The Martha Graham Dance Company—at the Joyce until Sunday, April 14—is back from the land of the living dead. Half a dozen years ago it had two or three dancers you were glad to see, but on the whole it was flaccid and dull. And it was padding out its Graham repertory with new commissioned works you definitely weren’t glad to see.
This year the company, still under the direction of Janet Eilber, was a real excitement—everyone dancing full-out, at least half-a-dozen of them eye-catching and eye-holding. PeiJu Chien-Pott was commanding and moving in Herodiade and Errand into the Maze, both classic roles Graham created for herself. In the first and third sections of the mid-30s Chronicle, the Graham roles—“Spectre-1914” and “Prelude to Action”—Xin Ying was not only powerful but seemed to have no difficulty coping with the amazing sometimes-black, sometimes-red skirt-cum-shawl-cum-shroud that may have been Graham’s first major grapple with cloth. The intensity and conviction of Natasha M. Diamond-Walker were thrilling whenever she appeared; I look forward to seeing her in the big roles. Anne O’Donnell was constantly striking and appealing.
The men were consistently strong, though without a real standout. The two talented Lloyds (Knight and Mayor) carry their large responsibilities…responsibly. Ben Schultz was a dominating presence in the heavy roles: the Minotaur in Errand into the Maze; the Christ figure in El Penitente. And all six guys in the first section of Secular Games—“Play with thought on a Socratic Island”—were hunky, the way Graham liked them, tossing that dratted ball around with aplomb.
The most peculiar event of the season was a 1933 solo called Ekstasis, “reimagined” (whatever that means) by the estimable Virginie Mécène. A woman stands still for a long time, and then moves deliberately in and out of positions. It’s more about Graham working out her ideas than about an idea, and its clinging costume did no favors to Sara Mearns, whom Eilber referred to in her otherwise elegant and amusing remarks introducing the program as a “New York City Ballet superstar.” The vulgarity of the phrase matched the vulgarity of the gimmick, particularly since Mearns is at her best when she’s moving propulsively, not standing about. (What a contrast to her triumph a couple of weeks ago in I Married an Angel.) But fluffing up galas is in the late-Graham tradition, her Blackglama years of importing “superstars” like Fonteyn and Nureyev.

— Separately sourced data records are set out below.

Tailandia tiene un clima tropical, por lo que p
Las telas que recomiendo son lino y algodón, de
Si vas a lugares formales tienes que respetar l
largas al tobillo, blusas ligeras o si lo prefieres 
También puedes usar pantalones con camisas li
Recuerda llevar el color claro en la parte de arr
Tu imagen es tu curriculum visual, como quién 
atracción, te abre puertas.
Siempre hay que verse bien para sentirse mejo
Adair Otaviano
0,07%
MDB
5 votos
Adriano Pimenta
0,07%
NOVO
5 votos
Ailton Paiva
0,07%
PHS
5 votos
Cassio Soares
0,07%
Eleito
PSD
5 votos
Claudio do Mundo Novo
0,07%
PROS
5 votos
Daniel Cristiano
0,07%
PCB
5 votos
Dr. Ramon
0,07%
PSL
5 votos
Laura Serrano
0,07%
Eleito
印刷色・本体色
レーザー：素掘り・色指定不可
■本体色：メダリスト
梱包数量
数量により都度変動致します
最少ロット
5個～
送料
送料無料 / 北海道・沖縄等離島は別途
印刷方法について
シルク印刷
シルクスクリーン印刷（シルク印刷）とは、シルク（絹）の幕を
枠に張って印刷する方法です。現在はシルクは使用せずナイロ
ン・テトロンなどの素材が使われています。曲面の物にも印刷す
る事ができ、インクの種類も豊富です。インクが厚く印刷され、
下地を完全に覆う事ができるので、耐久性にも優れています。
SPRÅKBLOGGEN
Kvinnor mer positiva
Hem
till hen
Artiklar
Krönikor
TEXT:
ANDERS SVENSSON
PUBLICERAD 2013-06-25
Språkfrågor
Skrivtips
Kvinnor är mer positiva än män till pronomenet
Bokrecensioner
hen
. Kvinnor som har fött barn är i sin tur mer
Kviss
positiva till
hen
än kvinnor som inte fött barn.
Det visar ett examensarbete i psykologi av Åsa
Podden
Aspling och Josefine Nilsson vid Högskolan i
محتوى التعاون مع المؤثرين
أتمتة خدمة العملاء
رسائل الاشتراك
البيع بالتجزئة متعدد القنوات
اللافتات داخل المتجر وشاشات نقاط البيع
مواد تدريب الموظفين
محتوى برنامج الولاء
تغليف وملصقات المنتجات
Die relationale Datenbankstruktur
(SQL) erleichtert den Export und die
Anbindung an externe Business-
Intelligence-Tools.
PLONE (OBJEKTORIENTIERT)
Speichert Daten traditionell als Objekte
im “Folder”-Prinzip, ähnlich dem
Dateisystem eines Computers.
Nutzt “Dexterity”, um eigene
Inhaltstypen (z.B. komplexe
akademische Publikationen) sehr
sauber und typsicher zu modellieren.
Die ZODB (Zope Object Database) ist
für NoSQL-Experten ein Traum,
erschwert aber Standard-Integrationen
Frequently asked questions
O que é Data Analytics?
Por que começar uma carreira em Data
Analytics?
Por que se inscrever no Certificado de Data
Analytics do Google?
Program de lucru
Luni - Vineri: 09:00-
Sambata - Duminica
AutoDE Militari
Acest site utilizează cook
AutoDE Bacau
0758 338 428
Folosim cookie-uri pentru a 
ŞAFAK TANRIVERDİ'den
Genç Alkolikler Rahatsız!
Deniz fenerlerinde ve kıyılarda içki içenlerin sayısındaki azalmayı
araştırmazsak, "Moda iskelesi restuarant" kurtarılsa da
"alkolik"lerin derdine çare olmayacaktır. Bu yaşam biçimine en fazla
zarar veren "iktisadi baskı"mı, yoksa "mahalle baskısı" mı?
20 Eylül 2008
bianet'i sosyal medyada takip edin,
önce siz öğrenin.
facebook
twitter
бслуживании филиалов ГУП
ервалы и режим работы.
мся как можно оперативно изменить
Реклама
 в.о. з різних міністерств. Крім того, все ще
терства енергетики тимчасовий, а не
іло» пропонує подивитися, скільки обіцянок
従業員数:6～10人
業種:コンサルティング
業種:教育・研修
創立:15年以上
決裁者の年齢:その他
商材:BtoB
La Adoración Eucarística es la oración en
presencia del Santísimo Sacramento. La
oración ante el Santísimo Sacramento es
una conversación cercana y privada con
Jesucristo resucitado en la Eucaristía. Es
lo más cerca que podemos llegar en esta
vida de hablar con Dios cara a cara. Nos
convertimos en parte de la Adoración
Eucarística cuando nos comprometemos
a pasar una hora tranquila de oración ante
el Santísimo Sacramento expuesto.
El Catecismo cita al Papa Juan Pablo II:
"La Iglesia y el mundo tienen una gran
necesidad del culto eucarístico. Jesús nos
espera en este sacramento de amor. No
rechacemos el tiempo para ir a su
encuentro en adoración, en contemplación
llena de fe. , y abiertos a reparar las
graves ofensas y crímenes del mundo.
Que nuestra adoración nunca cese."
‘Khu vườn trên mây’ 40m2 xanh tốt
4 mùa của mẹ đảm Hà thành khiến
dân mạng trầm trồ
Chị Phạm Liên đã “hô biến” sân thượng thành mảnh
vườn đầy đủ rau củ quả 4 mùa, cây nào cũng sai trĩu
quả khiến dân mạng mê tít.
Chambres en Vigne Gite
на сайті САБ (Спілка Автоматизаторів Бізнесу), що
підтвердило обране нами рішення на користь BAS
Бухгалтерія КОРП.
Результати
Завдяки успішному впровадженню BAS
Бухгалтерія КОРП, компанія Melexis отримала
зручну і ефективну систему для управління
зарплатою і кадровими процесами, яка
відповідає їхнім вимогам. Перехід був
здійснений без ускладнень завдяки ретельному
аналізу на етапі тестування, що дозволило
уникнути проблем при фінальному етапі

This celebration of Graham didn’t feature many major Graham works, although the celestial Diversion of Angels, surely her most lovable dance, had one charming performance on Gala night. Instead there were a variety of new or recent pieces. One of them was first-rate: Untitled (Souvenir) by Pam Tanowitz, who’s riding high these days, and on the basis of this piece deserves to be. A lot of her work has seemed to me over-thought and studied, too dependent on props. And too obviously Merce-inflected. This time Tanowitz has created a seamless work that does the crucial thing: it keeps you wanting to see what will happen next. She’s worked long and hard, and it’s paying off. Congratulations to the Grahams!
On the other hand, bringing back 2017’s I Used to Love You by Annie-B Parson was a horrible mistake. This was another “re-imagining,” the victim being Graham’s 1941 Punch and the Judy, but Graham would have shuddered at this slam-bang—and endless—travesty. The brand-new Deo was something else again: lugubrious and solemn. It’s about Demeter and Persephone, but not a retelling of their story. Instead, A group of eight women in long dresses and in semi-darkness, move around in mourning—or something—for a long time. Yes, there were affecting moments, but not nearly enough of them. Deo apparently required two choreographers, Maxine Doyle and Bobbi Jene Smith.
By now you may have guessed it: the season was presented under the rubric The EVE Project, all of its pieces made by women. Which, unsurprisingly, proved to be no better or worse than a comparable group of pieces by men or by a mix of genders would have been. But let’s end on a high note: the program found room for a very pleasing duet called Histoire created twenty years ago by Lucinda Childs. Lucky for us that Childs was a woman!
Terrific though the current Graham company is, it’s different in kind from the great Graham companies of the fifties and sixties when there was one real superstar, Graham herself—one of the greatest of all dancers—who surrounded herself with other stars: that is, hugely talented dancers with supercharged personalities. Yuriko, Helen McGehee, Paul Taylor, Ethel Winter, Linda Hodes, Bertram Ross, Mary Hinkson, Matt Turney…a constellation of stars. Though Janet Eilber’s company is really excellent, it’s far from starry—there’s a certain homogeneity to it. But we’re applauding, not complaining.